-1

regexp:

^(\w+,?\s?)+(?=:): hi hey\?$

input:

Aaaaaaaaa, bbbbbbbb, cccccccc, dddddddddd, eeeeeeeee: hi?

output: hangs

code

reg = re.compile('^(\w+,?\s?)+(?=:): hi hey\?$')
print reg.search('Aaaaaaaaa, bbbbbbbb, cccccccc, dddddddddd, eeeeeeeee: hi?')

Desired behaviour: find strings with the following pattern

[comma_and_(optionally)space_separated_values][colon][question]

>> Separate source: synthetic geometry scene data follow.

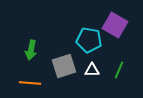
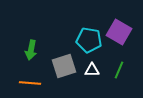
purple square: moved 4 px right, 7 px down
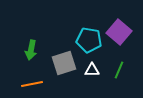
purple square: rotated 10 degrees clockwise
gray square: moved 3 px up
orange line: moved 2 px right, 1 px down; rotated 15 degrees counterclockwise
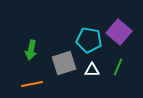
green line: moved 1 px left, 3 px up
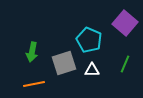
purple square: moved 6 px right, 9 px up
cyan pentagon: rotated 15 degrees clockwise
green arrow: moved 1 px right, 2 px down
green line: moved 7 px right, 3 px up
orange line: moved 2 px right
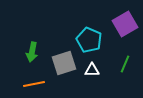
purple square: moved 1 px down; rotated 20 degrees clockwise
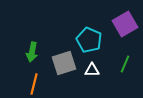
orange line: rotated 65 degrees counterclockwise
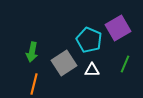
purple square: moved 7 px left, 4 px down
gray square: rotated 15 degrees counterclockwise
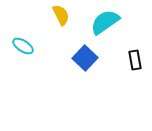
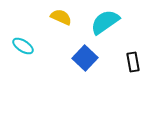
yellow semicircle: moved 2 px down; rotated 40 degrees counterclockwise
black rectangle: moved 2 px left, 2 px down
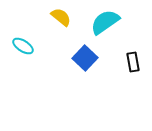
yellow semicircle: rotated 15 degrees clockwise
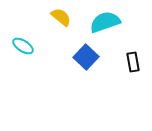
cyan semicircle: rotated 16 degrees clockwise
blue square: moved 1 px right, 1 px up
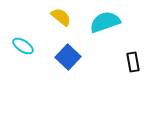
blue square: moved 18 px left
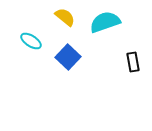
yellow semicircle: moved 4 px right
cyan ellipse: moved 8 px right, 5 px up
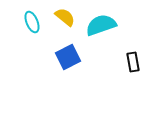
cyan semicircle: moved 4 px left, 3 px down
cyan ellipse: moved 1 px right, 19 px up; rotated 35 degrees clockwise
blue square: rotated 20 degrees clockwise
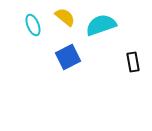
cyan ellipse: moved 1 px right, 3 px down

Example of inputs that shouldn't match:

  • : qqq? (no values)
  • aa: qqq? (only one value)
  • aa, bb: qqq ( no question point)
  • aa, : qqq? (bad values format)
  • aa, bb, cc:? (no question)
  • , bb, cc: qqq? (bad values format)

Example of inputs that should match:

  • aa, bb: qq?
  • aa, b, c,d,e,f, g, h: qq?
  • aa, bb, cc: qq ee ff gggg hhhh?
nonsensei
  • 480
  • 4
  • 15
  • 2
    While `(?=:)` lookahead is redundant here, the main issue is that `(\w+,?\s?)+` contains an obligatory `\w+` and the rest is optional. This a typical pattern that leads to catastrophic backtracking. Use [`^\w+(?:,\s*\w+)*:.*\?$`](https://regex101.com/r/EhtNUw/2). – Wiktor Stribiżew May 18 '17 at 15:53
  • I'm not fluent in regex, but [this](http://stackoverflow.com/questions/8316284/why-regex-ismatch-hangs) could possibly be related – Wondercricket May 18 '17 at 15:55
  • 1
    You may use: [`^\w+(?:\s*,\s*\w+)*\s*:\s*([^?]+\?)`](https://regex101.com/r/JqnwnT/2) – anubhava May 18 '17 at 15:55
  • 1
    I reopened this because the answer given in the _dupe_ question is not correct. Has nothing to do with obligatory anything, it's called backtracking. It's too complex. –  May 18 '17 at 16:27

1 Answers1

1

It hangs because of this (\w+)+ scenario.
I.e. too complex on failure.
Works fine if it matches, blows up on failure.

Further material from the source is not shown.